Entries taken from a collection

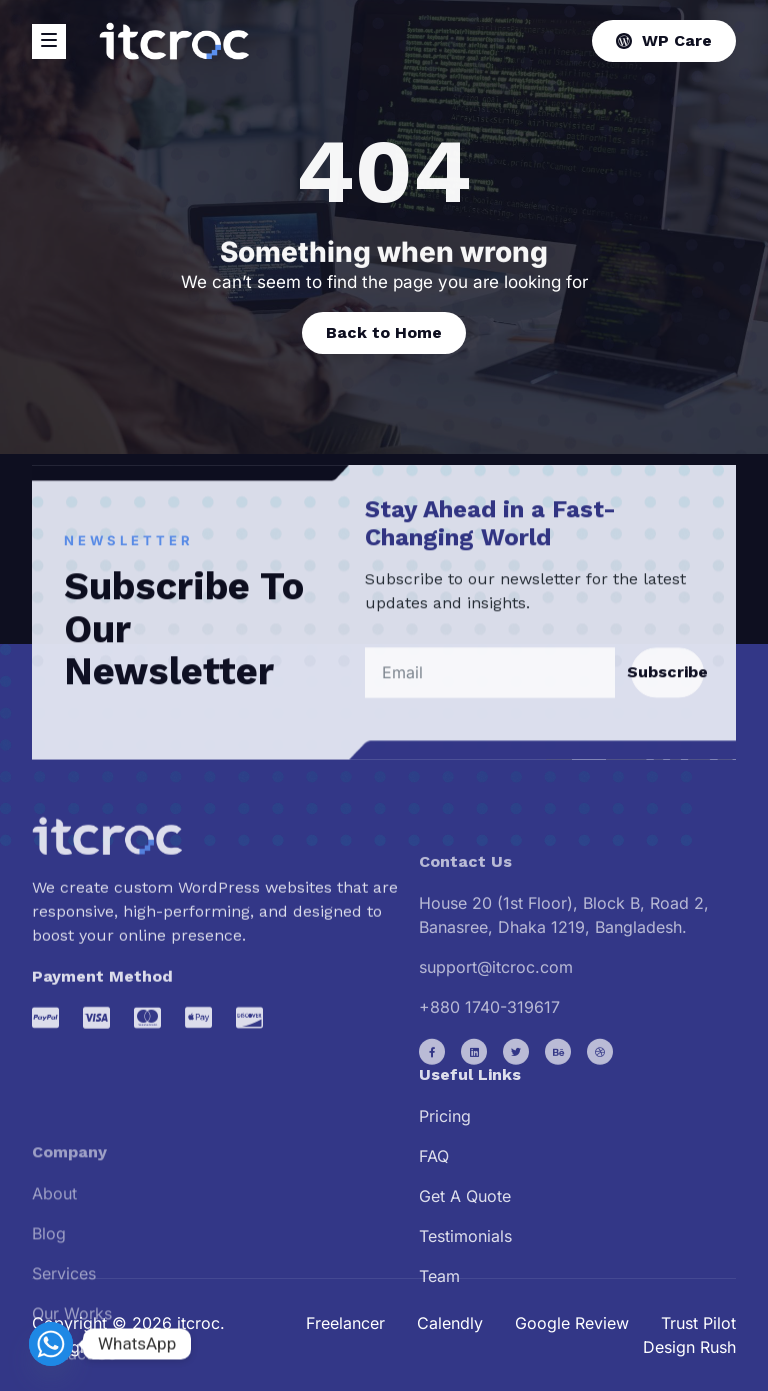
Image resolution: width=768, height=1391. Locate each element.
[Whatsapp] (51, 1344)
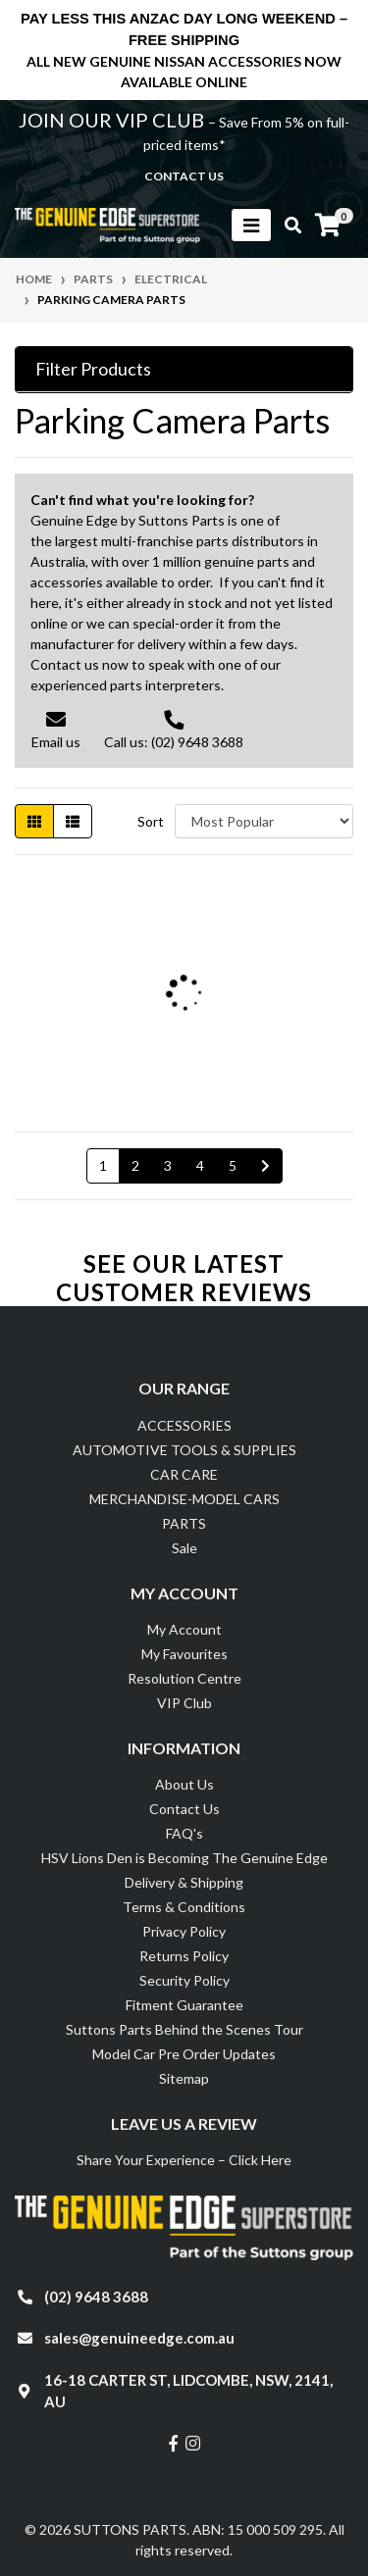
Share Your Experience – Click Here (184, 2159)
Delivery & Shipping (184, 1882)
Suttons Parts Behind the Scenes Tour (184, 2029)
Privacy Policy (184, 1931)
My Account (184, 1629)
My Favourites (184, 1653)
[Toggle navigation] (251, 225)
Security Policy (184, 1980)
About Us (184, 1784)
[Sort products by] (264, 821)
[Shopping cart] (327, 225)
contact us (184, 176)
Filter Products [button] (93, 369)
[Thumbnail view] (34, 821)
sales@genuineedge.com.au (139, 2338)
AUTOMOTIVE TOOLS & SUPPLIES (184, 1449)
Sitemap (184, 2078)
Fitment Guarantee (184, 2004)
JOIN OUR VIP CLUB (113, 119)
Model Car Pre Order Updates (184, 2054)
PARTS (184, 1523)
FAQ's (184, 1833)
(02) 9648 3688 (96, 2296)
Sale (184, 1548)
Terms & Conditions (184, 1906)
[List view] (72, 821)
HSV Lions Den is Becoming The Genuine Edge (184, 1857)
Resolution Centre (184, 1678)
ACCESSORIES (184, 1425)
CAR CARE (184, 1474)
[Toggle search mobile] (287, 225)
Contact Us (184, 1808)
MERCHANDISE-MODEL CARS (184, 1498)
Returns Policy (184, 1955)
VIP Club (184, 1702)
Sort (150, 821)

• Exercise prompt: Locate the line that contains "Terms & Conditions (184, 1906)", then please quote it and every line after it to the end of the entries above, exactly and with nothing else.

• Written answer:
Terms & Conditions (184, 1906)
[List view] (72, 821)
HSV Lions Den is Becoming The Genuine Edge (184, 1857)
Resolution Centre (184, 1678)
ACCESSORIES (184, 1425)
CAR CARE (184, 1474)
[Toggle search mobile] (287, 225)
Contact Us (184, 1808)
MERCHANDISE-MODEL CARS (184, 1498)
Returns Policy (184, 1955)
VIP Club (184, 1702)
Sort (150, 821)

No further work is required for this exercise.